Using Tuolumne Tactic, Moreno Valley Approves Development of 40 Million Square Feet
- Josh Stephens
- Jan 11, 2016
- 6 min read
For years, National Football League teams have been trying to find places to play in the Los Angeles area. Soon enough, 700 of them could move to Moreno Valley, with room to spare.
In what may be the largest single commercial development in the history of California - or possibly the universe - the World Logistics Center will, as currently envisioned, cover 40 million square feet, most of which will be dedicated to storage, transshipment, and other functions related to the logistics industry. It will be more than twice as large as New York City's much-heralded Hudson Yards project.

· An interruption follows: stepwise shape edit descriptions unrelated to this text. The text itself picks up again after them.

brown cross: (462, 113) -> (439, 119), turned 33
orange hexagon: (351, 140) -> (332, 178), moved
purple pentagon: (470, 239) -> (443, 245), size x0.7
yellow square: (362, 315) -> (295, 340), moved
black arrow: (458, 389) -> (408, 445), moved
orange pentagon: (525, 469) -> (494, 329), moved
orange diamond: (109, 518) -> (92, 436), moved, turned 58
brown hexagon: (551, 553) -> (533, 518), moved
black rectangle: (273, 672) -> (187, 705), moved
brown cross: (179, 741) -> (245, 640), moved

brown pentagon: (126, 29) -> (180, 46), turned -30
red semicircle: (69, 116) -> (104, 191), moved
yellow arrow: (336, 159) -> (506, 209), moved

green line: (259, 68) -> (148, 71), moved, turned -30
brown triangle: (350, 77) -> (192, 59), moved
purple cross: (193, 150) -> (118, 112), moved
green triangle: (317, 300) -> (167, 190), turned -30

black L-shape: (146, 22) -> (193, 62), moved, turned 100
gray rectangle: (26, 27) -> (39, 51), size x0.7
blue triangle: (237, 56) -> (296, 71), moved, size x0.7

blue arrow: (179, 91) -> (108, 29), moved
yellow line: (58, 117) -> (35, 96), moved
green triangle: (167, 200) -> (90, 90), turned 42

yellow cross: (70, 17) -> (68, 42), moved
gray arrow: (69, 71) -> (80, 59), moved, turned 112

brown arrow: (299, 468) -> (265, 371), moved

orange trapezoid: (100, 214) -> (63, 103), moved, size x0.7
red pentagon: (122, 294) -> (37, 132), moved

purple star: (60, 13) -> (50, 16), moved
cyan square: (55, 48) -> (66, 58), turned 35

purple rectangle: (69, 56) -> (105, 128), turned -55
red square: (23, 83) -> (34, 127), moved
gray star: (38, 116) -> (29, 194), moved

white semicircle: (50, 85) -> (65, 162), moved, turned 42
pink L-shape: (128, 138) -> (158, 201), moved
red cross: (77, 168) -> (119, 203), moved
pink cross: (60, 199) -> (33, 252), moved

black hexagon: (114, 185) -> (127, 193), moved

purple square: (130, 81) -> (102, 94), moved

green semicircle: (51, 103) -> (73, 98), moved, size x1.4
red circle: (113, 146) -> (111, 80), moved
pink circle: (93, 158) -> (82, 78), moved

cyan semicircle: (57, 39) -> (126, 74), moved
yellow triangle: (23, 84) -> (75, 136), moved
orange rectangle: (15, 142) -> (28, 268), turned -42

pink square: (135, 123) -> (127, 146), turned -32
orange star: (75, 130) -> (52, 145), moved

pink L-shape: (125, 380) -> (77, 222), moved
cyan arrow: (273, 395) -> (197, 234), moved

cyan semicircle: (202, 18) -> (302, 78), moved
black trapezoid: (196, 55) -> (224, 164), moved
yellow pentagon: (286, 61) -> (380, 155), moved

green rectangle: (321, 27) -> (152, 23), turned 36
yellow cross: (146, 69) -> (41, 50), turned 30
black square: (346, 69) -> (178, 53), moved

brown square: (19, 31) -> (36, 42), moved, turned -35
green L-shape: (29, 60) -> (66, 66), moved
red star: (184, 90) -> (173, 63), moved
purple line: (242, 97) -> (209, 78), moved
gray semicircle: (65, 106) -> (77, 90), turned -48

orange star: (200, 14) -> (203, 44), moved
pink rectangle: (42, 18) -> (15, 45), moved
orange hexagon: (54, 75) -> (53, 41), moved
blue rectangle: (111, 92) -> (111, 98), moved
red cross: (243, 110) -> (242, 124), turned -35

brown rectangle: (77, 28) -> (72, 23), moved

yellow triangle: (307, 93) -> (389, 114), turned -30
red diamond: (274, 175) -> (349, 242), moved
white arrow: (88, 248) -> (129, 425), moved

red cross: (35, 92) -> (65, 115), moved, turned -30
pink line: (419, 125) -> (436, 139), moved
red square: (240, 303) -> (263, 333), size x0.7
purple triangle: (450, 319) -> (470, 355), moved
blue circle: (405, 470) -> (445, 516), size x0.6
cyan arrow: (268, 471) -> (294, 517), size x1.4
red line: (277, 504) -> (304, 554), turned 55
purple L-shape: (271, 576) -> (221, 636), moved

WLC was approved last summer on a 3-2 vote of the Moreno Valley City Council. Following the filing of as many as nine California Environmental Quality lawsuits against the project, that vote was reaffirmed in November as the council voted to adopt a ballot initiative to approve the project - using the so-called "Tuolumne Tactic" after developer Highland Fairview qualified a measure for the ballot. It is believed to be the first time the tactic has been used after a project had been approved by local elected officials and CEQA lawsuits had been filed.
"I think it's as important a choice as any that a council has made in my some 50 years of being a professor at UCR-.and 33 years in elected office," said Ron Loveridge, director of UC-Riverside's Center for Sustainable Suburban Development and former Mayor of Riverside, referring to the council's initial approval of the project.
Tethered to the ports of Los Angeles and Long beach by rail lines and freeways, the Inland Empire has long provided the real estate where overseas shipments get stored and redirected en route to consumers across the country. Unlike many of its neighbor, though, the relatively new city of Moreno Valley (incorporated in 1984), has had only a small share of the logistics industry, which employs over 100,000 workers in the region.